Câmara de Vereadores de Guaíba

PARECER JURÍDICO

PROCESSO : Projeto de Lei do Executivo n.º 066/2021
PROPONENTE : Executivo Municipal
     
PARECER : Nº 391/2021
REQUERENTE : #REQUERENTE#

"Autoriza o Executivo Municipal a efetuar a doação de área ao Estado do Rio Grande do Sul, com a finalidade de construção de prédio para o Corpo de Bombeiros"

1. Relatório

O Executivo Municipal apresentou o Projeto de Lei nº 066/2021 à Câmara Municipal, que autoriza o Executivo Municipal a efetuar a doação de área ao Estado do Rio Grande do Sul, com a finalidade de construção de prédio para o Corpo de Bombeiros. A proposta foi encaminhada à Procuradoria pela Presidência da Câmara para análise nos termos do art. 105 do Regimento Interno.
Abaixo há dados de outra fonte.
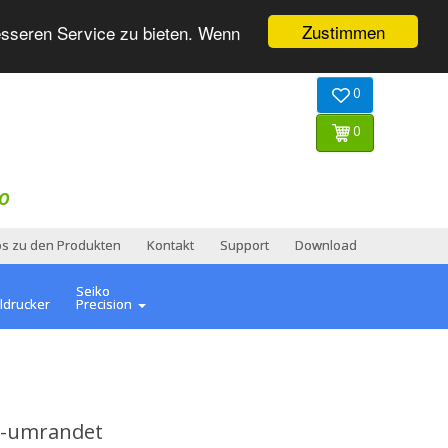
Zustimmen
esseren Service zu bieten. Wenn
0
0
O
os zu den Produkten
Kontakt
Support
Download
Seiko
ldrucker
Precision
ot-umrandet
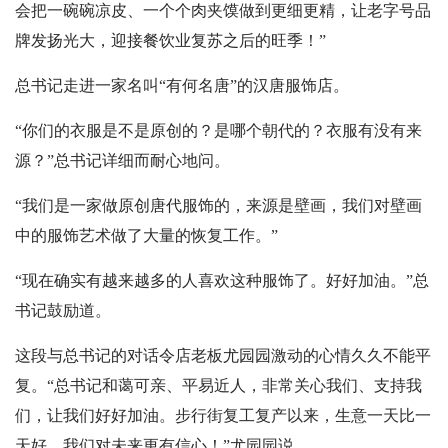
会把一碗碗凉皮、一个个肉夹馍做到更细更精，让老字号品
牌发扬光大，迎接餐饮业复苏之后的旺季！”
总书记走进一家名叫“有何名唐”的汉唐服饰店。
“你们的衣服是不是原创的？是哪个朝代的？衣服有没有来
源？”总书记详细而耐心地问。
“我们是一家做原创唐代服饰的，来源是壁画，我们对壁画
中的服饰艺术做了大量的恢复工作。”
“现在确实有越来越多的人喜欢这种服饰了。好好加油。”总
书记鼓励道。
这段与总书记的对话令店老板尤园园激动的心情久久不能平
复。“总书记和蔼可亲、平易近人，非常关心我们、支持我
们，让我们好好加油。步行街复工复产以来，生意一天比一
天好，我们对未来更有信心！”尤园园说。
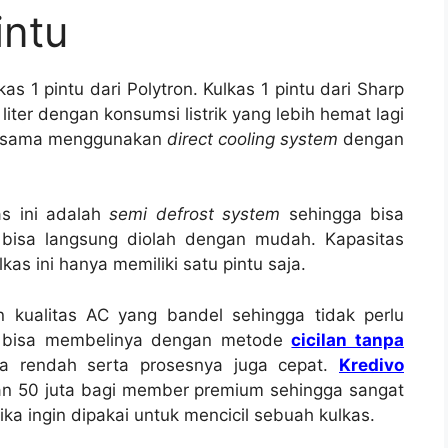
intu
s 1 pintu dari Polytron. Kulkas 1 pintu dari Sharp
liter dengan konsumsi listrik yang lebih hemat lagi
ma-sama menggunakan
direct cooling system
dengan
as ini adalah
semi defrost system
sehingga bisa
isa langsung diolah dengan mudah. Kapasitas
as ini hanya memiliki satu pintu saja.
n kualitas AC yang bandel sehingga tidak perlu
mu bisa membelinya dengan metode
cicilan tanpa
ya rendah serta prosesnya juga cepat.
Kredivo
an 50 juta bagi member premium sehingga sangat
a ingin dipakai untuk mencicil sebuah kulkas.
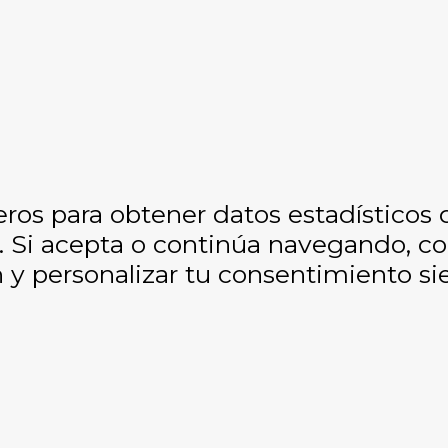
eros para obtener datos estadísticos
os. Si acepta o continúa navegando, 
y personalizar tu consentimiento si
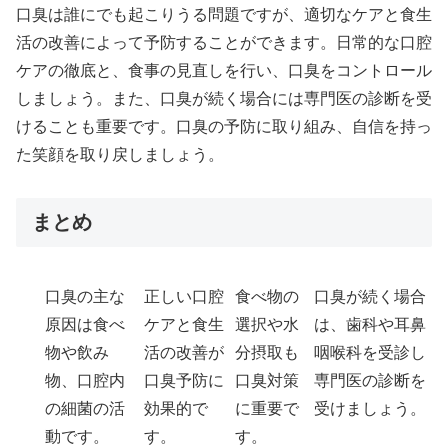
口臭は誰にでも起こりうる問題ですが、適切なケアと食生
活の改善によって予防することができます。日常的な口腔
ケアの徹底と、食事の見直しを行い、口臭をコントロール
しましょう。また、口臭が続く場合には専門医の診断を受
けることも重要です。口臭の予防に取り組み、自信を持っ
た笑顔を取り戻しましょう。
まとめ
口臭の主な
正しい口腔
食べ物の
口臭が続く場合
原因は食べ
ケアと食生
選択や水
は、歯科や耳鼻
物や飲み
活の改善が
分摂取も
咽喉科を受診し
物、口腔内
口臭予防に
口臭対策
専門医の診断を
の細菌の活
効果的で
に重要で
受けましょう。
動です。
す。
す。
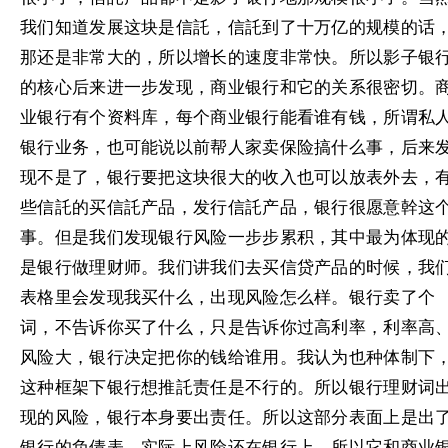
我们知道发展这块是信託，信託到了十万亿的规模的话
那还是非常大的，所以增长的速度非常快。所以影子银
的核心后来进一步发现，商业银行和它的关系很密切。
业银行有个资料库，每个商业银行能看谁有钱，所谓私
银行业务，也可能说以前帮人家卖保险搞什么事，后来
现不是了，银行要把这块很大的收入也可以放表外去，
些信託的买信託产品，发行信託产品，银行很愿意幹这
事。但是我们发现银行风险一步步累积，其中最为体现
是银行做理财师。我们讲我们去买信贷产品的时候，我
表格里会发现我买什么，出现风险怎么样。银行卖了个
词，不告诉你买了什么，只是告诉你过高利率，利率高
风险大，银行决定把你的钱给谁用。我认为也种体制下
这种框架下银行想推託责任是不行的。所以银行理财词
现的风险，银行本身要出责任。所以这部分表面上是出
银行的负债表，实际上风险还在银行上。所以它和商业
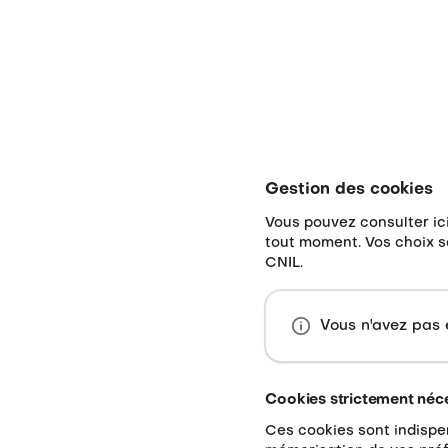
Gestion des cookies
Vous pouvez consulter ic
tout moment. Vos choix 
CNIL.
Vous n'avez pas 
Cookies strictement néc
Ces cookies sont indispe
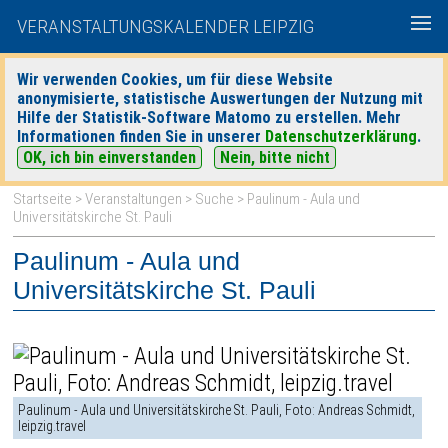
VERANSTALTUNGSKALENDER LEIPZIG
Wir verwenden Cookies, um für diese Website
anonymisierte, statistische Auswertungen der Nutzung mit
|
|
Hilfe der Statistik-Software Matomo zu erstellen. Mehr
heute
morgen
Detaillierte Suche
Informationen finden Sie in unserer
Datenschutzerklärung
.
OK, ich bin einverstanden
Nein, bitte nicht
Startseite
>
Veranstaltungen
>
Suche
> Paulinum - Aula und
Universitätskirche St. Pauli
Paulinum - Aula und
Universitätskirche St. Pauli
Paulinum - Aula und Universitätskirche St. Pauli, Foto: Andreas Schmidt,
leipzig.travel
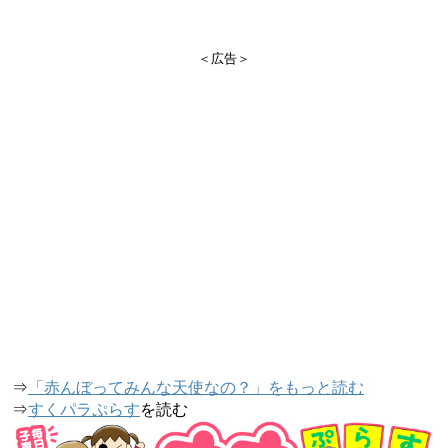
＜広告＞
⇒
「赤んぼってみんな天使なの？」をもっと読む
⇒
すくパラぷらす
を読む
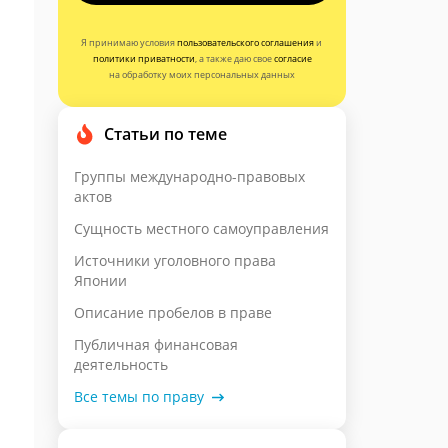
Я принимаю условия
пользовательского соглашения
и
политики приватности
, а также даю свое
согласие
на обработку моих персональных данных
Статьи по теме
Группы международно-правовых
актов
Сущность местного самоуправления
Источники уголовного права
Японии
Описание пробелов в праве
Публичная финансовая
деятельность
Все темы по праву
2. FUNÇÕES DA PROCURADORIA JURÍDICA

A Procuradoria Jurídica da Câmara de Guaíba, órgão consultivo com previsão no art. 3º da Lei Municipal nº 3.687/18, exerce as funções de assessoramento jurídico e de orientação da Mesa Diretora, da Presidência da Casa e dos setores legislativos, através da emissão de pareceres escritos e verbais, bem como de opiniões fundamentadas objetivando a tomada de decisões, por meio de reuniões, de manifestações escritas e de aconselhamentos. Trata-se de órgão público que, embora não detenha competência decisória, orienta juridicamente o gestor público e os setores legislativos, sem caráter vinculante.
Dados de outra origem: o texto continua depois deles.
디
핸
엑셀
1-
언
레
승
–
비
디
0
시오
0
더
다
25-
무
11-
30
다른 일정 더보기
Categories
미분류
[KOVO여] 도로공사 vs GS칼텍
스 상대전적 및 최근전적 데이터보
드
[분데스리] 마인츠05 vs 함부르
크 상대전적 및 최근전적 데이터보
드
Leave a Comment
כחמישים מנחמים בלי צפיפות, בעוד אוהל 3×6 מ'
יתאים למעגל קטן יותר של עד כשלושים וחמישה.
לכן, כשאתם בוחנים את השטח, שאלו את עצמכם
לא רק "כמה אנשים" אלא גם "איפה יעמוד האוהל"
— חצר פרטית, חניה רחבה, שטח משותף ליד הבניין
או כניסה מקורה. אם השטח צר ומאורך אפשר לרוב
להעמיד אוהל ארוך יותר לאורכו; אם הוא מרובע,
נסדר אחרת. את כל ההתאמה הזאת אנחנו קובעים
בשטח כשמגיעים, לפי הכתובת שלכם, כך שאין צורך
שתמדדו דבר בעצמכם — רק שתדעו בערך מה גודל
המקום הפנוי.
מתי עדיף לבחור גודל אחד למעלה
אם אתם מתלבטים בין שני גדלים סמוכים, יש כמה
Os pareceres jurídicos são atos resultantes do exercício da função consultiva desta Procuradoria Jurídica, no sentido de alertar para eventuais inconformidades que possam estar presentes. Conforme leciona Hely Lopes Meirelles na obra Direito Administrativo Brasileiro, 41ª ed., Malheiros Editores: São Paulo, 2015, p. 204, “O parecer tem caráter meramente opinativo, não vinculando a Administração ou os particulares à sua motivação ou conclusões, salvo se aprovado por ato subsequente. Já, então, o que subsiste como ato administrativo não é o parecer, mas, sim, o ato de sua aprovação, que poderá revestir a modalidade normativa, ordinatória, negocial ou punitiva.”
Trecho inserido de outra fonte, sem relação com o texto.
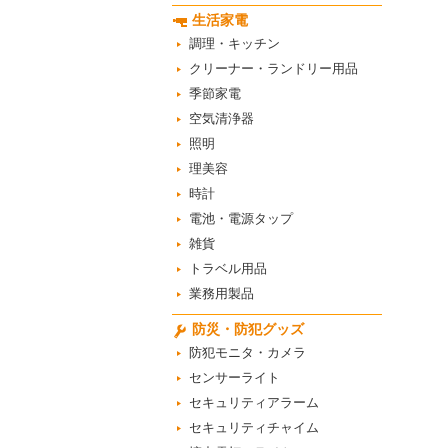
生活家電
調理・キッチン
クリーナー・ランドリー用品
季節家電
空気清浄器
照明
理美容
時計
電池・電源タップ
雑貨
トラベル用品
業務用製品
防災・防犯グッズ
防犯モニタ・カメラ
センサーライト
セキュリティアラーム
セキュリティチャイム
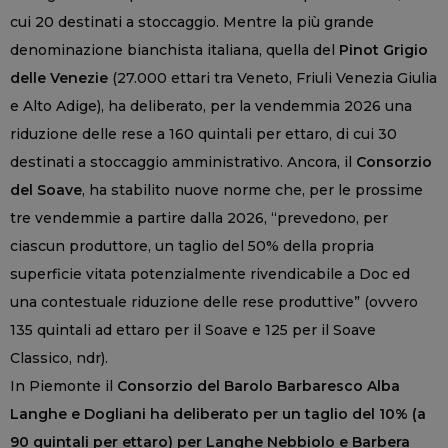
cui 20 destinati a stoccaggio. Mentre la più grande
denominazione bianchista italiana, quella del
Pinot Grigio
delle Venezie
(27.000 ettari tra Veneto, Friuli Venezia Giulia
e Alto Adige), ha deliberato, per la vendemmia 2026 una
riduzione delle rese a 160 quintali per ettaro, di cui 30
destinati a stoccaggio amministrativo. Ancora, il
Consorzio
del Soave
, ha stabilito nuove norme che, per le prossime
tre vendemmie a partire dalla 2026, “prevedono, per
ciascun produttore, un taglio del 50% della propria
superficie vitata potenzialmente rivendicabile a Doc ed
una contestuale riduzione delle rese produttive” (ovvero
135 quintali ad ettaro per il Soave e 125 per il Soave
Classico, ndr).
In Piemonte il
Consorzio del Barolo Barbaresco Alba
Langhe e Dogliani ha deliberato per un taglio del 10% (a
90 quintali per ettaro) per Langhe Nebbiolo e Barbera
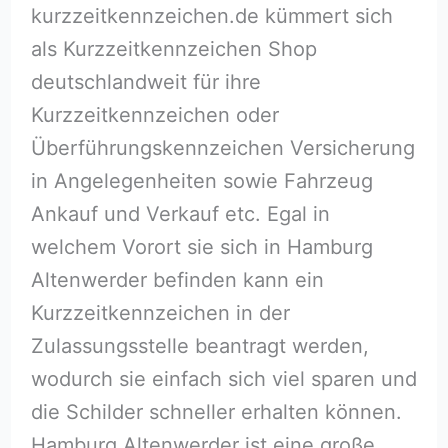
kurzzeitkennzeichen.de kümmert sich
als Kurzzeitkennzeichen Shop
deutschlandweit für ihre
Kurzzeitkennzeichen oder
Überführungskennzeichen Versicherung
in Angelegenheiten sowie Fahrzeug
Ankauf und Verkauf etc. Egal in
welchem Vorort sie sich in Hamburg
Altenwerder befinden kann ein
Kurzzeitkennzeichen in der
Zulassungsstelle beantragt werden,
wodurch sie einfach sich viel sparen und
die Schilder schneller erhalten können.
Hamburg Altenwerder ist eine große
Desse modo, a função consultiva desempenhada por esta Procuradoria com base no art. 3º da Lei Municipal nº 3.687/18 – que dispõe sobre a organização administrativa da Câmara Municipal de Guaíba – não é vinculante, motivo pelo qual é possível, se for o caso, que os agentes políticos formem suas próprias convicções em discordância com as opiniões manifestadas por meio do parecer jurídico.

3. MÉRITO

A norma insculpida no art. 105 do Regimento Interno da Câmara Municipal de Guaíba prevê que cabe ao Presidente do Legislativo a prerrogativa de devolver ao autor as proposições manifestadamente inconstitucionais (art. 105, II), alheias à competência da Câmara (art. 105, I) ou ainda aquelas de caráter pessoal (art. 105, III). O mesmo controle já é exercido no âmbito da Câmara dos Deputados, com base em seu Regimento Interno (art. 137, § 1º), e no Regimento Interno do Senado Federal (art. 48, XI), e foi replicado em diversos outros regimentos internos de outros parlamentos brasileiros.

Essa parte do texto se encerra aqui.